Critique | Musique

Chronique CD: William Onyeabor – Who Is William Onyeabor

Julien Broquet
Julien Broquet Journaliste musique et télé

FUNK | Luaka Bop, le label cofondé par David Byrne, déterre de l’oubli William Onyeabor, un mystérieux musicien nigérian au groove et au funk futuristes.

Chronique CD: William Onyeabor - Who Is William Onyeabor

Qui est William Onyeabor? Est-il toujours en vie? Pourquoi personne n’a vu ses films? Possède-t-il vraiment son propre moulin à farine, un cybercafé et un héliport? Des questions, il y a longtemps eu lieu de s’en poser au sujet de l’énigmatique musicien nigérian adulé par Caribou, Damon Albarn et les 2 Many DJ’s… Et pour tout dire, la plupart restent encore aujourd’hui sans réponse. William Onyeabor est une énigme. Un de ces personnages insaisissables qui, à l’image d’un Rodriguez, permettent encore au mystère de subsister et de flotter dans l’industrie du disque à l’heure du tout Internet et de l’espionnage généralisé.

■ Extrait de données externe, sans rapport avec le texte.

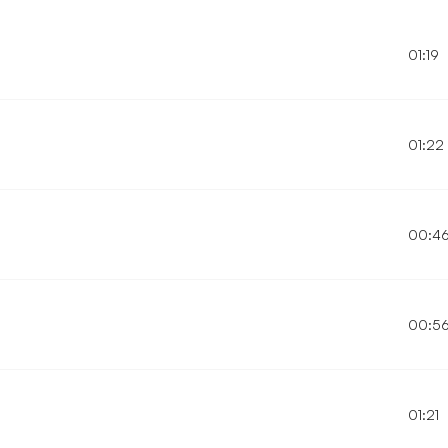
01:19
01:22
00:4
00:5
01:21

Tout ce qu’on a longtemps su du prince William, c’est qu’il avait sorti huit albums d’afrobeat sur son propre label, Wilfilms Records, entre 1977 et 1985. Puis qu’il aurait (informations à prendre avec des pincettes) étudié le cinéma en Union soviétique et possèderait un moulin à farine…

Après avoir proposé ses services au label Luaka Bop, l’écrivain Uchenna Ikonne, à la tête du blog de musique africaine Comb & Razor, a mis neuf mois avant de lui mettre le grappin dessus. Il aura ensuite fallu deux autres années pour convaincre le bonhomme du bien-fondé d’une réédition. Ou à tout le moins de lui faire signer un contrat de licence pour une compilation.

Les diggers qui ont permis à ce disque d’exister ont retrouvé sa trace dans la région d’Enugu, au sud du Nigéria.

Lorsqu’Eric Welles de Luaka Bop est arrivé l’été dernier à l’adresse qui lui avait été communiquée, il a atterri dans un drôle de magasin sombre et vide où une dame suspicieuse lui a demandé s’il venait de Russie avant de l’escorter jusqu’à une maison de trois étages suintant le luxe des années 80 et comprenant un salon de 40 personnes.

Si Onyeabor a construit un studio de cinéma, enregistré et pressé tous ses disques lui-même, il est aujourd’hui un drôle de businessman accro à la télévision chrétienne. A part ça, sa vie reste enveloppée d’un intriguant mystère. Onyeabor s’est depuis un bout de temps terré dans le silence et n’en sort que pour parler de Jésus. Quand il a refusé de tailler la causette avec l’auteur chargé du livret de son disque, les représentants du label ont cru à une stratégie pour tenter de faire grimper les enchères. Or, le vétéran qui avoisine les 70 ans se fout apparemment de l’argent… Onyeabor a connu une gloire soudaine dans son pays et a tout aussi rapidement disparu dans la nature. L’un ou l’autre de ses titres figurait déjà sur des compilations dédiées au Nigéria des années 70 et 80 comme The Funky Fuzzy Sounds of West Africa (2005) mais ses albums sont introuvables.

C’est dans les synthés futuristes qu’il faut s’en aller chercher la particularité de cet extra-terrestre. Selon la légende, William a pu enregistrer avec du matériel Moog alors que ces instruments étaient hors de prix et difficiles à débusquer en Afrique, parce qu’il avait été embauché comme représentant pour la marque de synthétiseurs… En attendant, les neuf longs morceaux de Who is William Onyeabor? sont irrésistibles. Funky, groovy, psychédélique et un peu kitsch… Chaleur on the dancefloor.

  • William Onyeabor, Who Is William Onyeabor, distribué par Luaka Bop/V2.